— DATA —
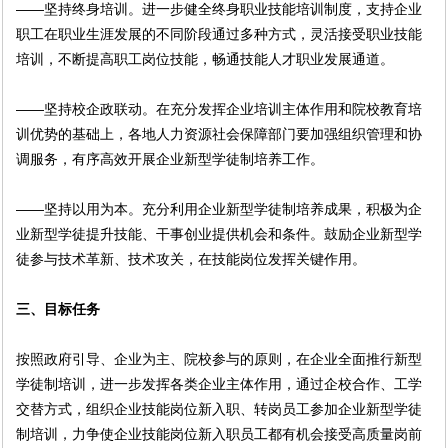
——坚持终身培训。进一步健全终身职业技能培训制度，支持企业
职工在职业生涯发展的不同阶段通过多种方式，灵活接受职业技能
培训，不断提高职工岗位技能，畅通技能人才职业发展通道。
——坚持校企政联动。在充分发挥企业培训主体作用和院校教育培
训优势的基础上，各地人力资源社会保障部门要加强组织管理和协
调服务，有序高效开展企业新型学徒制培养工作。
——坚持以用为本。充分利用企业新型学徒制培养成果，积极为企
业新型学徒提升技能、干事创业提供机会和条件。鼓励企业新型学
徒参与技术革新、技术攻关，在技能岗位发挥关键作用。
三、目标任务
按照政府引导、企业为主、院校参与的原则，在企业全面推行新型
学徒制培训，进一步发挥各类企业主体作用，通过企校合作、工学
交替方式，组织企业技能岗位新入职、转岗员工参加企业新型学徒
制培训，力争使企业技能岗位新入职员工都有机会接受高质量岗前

---

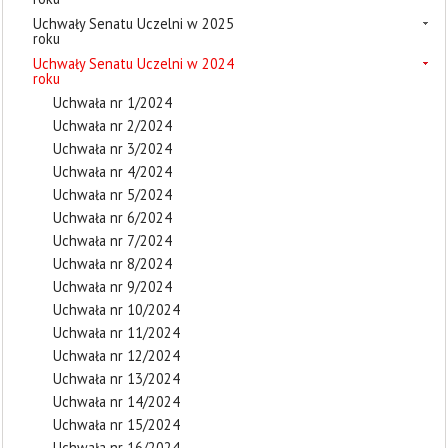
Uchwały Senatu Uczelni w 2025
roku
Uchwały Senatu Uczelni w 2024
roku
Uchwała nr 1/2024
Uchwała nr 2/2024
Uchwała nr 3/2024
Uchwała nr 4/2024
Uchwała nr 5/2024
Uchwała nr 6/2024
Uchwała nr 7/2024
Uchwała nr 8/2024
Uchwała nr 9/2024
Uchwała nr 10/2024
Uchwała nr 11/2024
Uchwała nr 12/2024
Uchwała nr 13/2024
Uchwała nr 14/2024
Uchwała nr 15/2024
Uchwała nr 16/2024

— WHAT THIS TASK INVOLVES —
Wherever the word "Uczelni" occurs in the data, copy that whole line.

— ANSWER TO THE EXERCISE —
Uchwały Senatu Uczelni w 2025
Uchwały Senatu Uczelni w 2024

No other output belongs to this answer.